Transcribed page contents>
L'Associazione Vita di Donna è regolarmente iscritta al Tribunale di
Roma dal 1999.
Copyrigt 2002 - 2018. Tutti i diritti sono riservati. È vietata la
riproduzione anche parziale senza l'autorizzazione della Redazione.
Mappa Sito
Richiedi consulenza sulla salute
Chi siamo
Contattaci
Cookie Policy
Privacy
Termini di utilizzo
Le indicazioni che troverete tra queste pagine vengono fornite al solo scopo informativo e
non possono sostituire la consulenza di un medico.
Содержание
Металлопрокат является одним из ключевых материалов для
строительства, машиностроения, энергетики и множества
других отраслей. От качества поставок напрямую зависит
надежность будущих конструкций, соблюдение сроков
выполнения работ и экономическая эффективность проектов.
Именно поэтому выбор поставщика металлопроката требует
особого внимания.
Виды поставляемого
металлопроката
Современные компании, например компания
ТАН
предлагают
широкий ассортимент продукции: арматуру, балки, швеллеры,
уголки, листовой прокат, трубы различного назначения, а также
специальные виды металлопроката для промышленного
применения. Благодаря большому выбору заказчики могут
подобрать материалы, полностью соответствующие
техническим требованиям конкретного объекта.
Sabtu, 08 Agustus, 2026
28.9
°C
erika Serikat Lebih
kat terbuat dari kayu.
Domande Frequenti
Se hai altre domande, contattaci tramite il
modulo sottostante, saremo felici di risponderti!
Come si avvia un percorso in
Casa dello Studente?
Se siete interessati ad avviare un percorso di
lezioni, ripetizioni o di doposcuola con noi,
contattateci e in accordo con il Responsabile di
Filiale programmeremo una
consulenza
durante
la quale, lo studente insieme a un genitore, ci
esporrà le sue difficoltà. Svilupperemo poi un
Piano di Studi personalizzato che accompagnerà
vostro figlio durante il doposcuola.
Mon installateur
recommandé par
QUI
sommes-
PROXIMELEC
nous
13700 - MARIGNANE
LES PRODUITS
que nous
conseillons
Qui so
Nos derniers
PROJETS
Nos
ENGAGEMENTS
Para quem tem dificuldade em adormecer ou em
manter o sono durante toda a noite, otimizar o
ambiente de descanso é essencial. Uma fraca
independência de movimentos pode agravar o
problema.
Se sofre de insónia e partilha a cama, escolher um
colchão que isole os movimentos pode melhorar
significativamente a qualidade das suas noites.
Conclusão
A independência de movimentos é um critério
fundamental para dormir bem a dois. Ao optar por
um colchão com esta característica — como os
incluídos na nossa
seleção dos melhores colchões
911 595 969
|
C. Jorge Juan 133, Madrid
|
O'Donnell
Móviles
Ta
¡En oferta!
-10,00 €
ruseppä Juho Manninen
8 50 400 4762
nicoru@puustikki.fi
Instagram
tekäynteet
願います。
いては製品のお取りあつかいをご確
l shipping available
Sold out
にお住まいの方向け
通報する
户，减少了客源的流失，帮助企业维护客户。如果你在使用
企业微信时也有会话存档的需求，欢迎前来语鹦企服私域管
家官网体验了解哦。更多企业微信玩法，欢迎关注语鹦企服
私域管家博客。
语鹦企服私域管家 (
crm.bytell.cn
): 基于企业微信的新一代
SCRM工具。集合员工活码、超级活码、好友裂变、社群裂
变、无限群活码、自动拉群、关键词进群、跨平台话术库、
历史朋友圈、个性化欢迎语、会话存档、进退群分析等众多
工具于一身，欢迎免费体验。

PROBLEM DETAILS> In the data above, find the line with "Se hai altre domande, contattaci tramite il" and the line with "历史朋友圈、个性化欢迎语、会话存档、进退群分析等众多". Retype both, plus every line between them, exactly.

SOLUTION FOR THIS EXERCISE>
Se hai altre domande, contattaci tramite il
modulo sottostante, saremo felici di risponderti!
Come si avvia un percorso in
Casa dello Studente?
Se siete interessati ad avviare un percorso di
lezioni, ripetizioni o di doposcuola con noi,
contattateci e in accordo con il Responsabile di
Filiale programmeremo una
consulenza
durante
la quale, lo studente insieme a un genitore, ci
esporrà le sue difficoltà. Svilupperemo poi un
Piano di Studi personalizzato che accompagnerà
vostro figlio durante il doposcuola.
Mon installateur
recommandé par
QUI
sommes-
PROXIMELEC
nous
13700 - MARIGNANE
LES PRODUITS
que nous
conseillons
Qui so
Nos derniers
PROJETS
Nos
ENGAGEMENTS
Para quem tem dificuldade em adormecer ou em
manter o sono durante toda a noite, otimizar o
ambiente de descanso é essencial. Uma fraca
independência de movimentos pode agravar o
problema.
Se sofre de insónia e partilha a cama, escolher um
colchão que isole os movimentos pode melhorar
significativamente a qualidade das suas noites.
Conclusão
A independência de movimentos é um critério
fundamental para dormir bem a dois. Ao optar por
um colchão com esta característica — como os
incluídos na nossa
seleção dos melhores colchões
911 595 969
|
C. Jorge Juan 133, Madrid
|
O'Donnell
Móviles
Ta
¡En oferta!
-10,00 €
ruseppä Juho Manninen
8 50 400 4762
nicoru@puustikki.fi
Instagram
tekäynteet
願います。
いては製品のお取りあつかいをご確
l shipping available
Sold out
にお住まいの方向け
通報する
户，减少了客源的流失，帮助企业维护客户。如果你在使用
企业微信时也有会话存档的需求，欢迎前来语鹦企服私域管
家官网体验了解哦。更多企业微信玩法，欢迎关注语鹦企服
私域管家博客。
语鹦企服私域管家 (
crm.bytell.cn
): 基于企业微信的新一代
SCRM工具。集合员工活码、超级活码、好友裂变、社群裂
变、无限群活码、自动拉群、关键词进群、跨平台话术库、
历史朋友圈、个性化欢迎语、会话存档、进退群分析等众多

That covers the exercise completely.